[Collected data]
===

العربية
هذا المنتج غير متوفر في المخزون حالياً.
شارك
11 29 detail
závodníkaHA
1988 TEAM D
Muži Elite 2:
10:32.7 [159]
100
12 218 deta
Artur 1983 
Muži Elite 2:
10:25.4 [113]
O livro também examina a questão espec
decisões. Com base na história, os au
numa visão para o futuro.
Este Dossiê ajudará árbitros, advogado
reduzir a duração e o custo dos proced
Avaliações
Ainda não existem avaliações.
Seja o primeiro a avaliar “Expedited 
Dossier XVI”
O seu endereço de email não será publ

===

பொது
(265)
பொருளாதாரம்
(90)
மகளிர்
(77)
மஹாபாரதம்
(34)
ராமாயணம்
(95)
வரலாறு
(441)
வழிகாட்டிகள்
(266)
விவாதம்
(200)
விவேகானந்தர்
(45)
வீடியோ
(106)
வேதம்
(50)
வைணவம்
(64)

===

§ **Assignment**
Please transcribe exactly the lines above from the line that has "11 29 detail" up to and including the line that has "O seu endereço de email não será publ"; no other line belongs in the answer.

§ **Answer below**
11 29 detail
závodníkaHA
1988 TEAM D
Muži Elite 2:
10:32.7 [159]
100
12 218 deta
Artur 1983 
Muži Elite 2:
10:25.4 [113]
O livro também examina a questão espec
decisões. Com base na história, os au
numa visão para o futuro.
Este Dossiê ajudará árbitros, advogado
reduzir a duração e o custo dos proced
Avaliações
Ainda não existem avaliações.
Seja o primeiro a avaliar “Expedited 
Dossier XVI”
O seu endereço de email não será publ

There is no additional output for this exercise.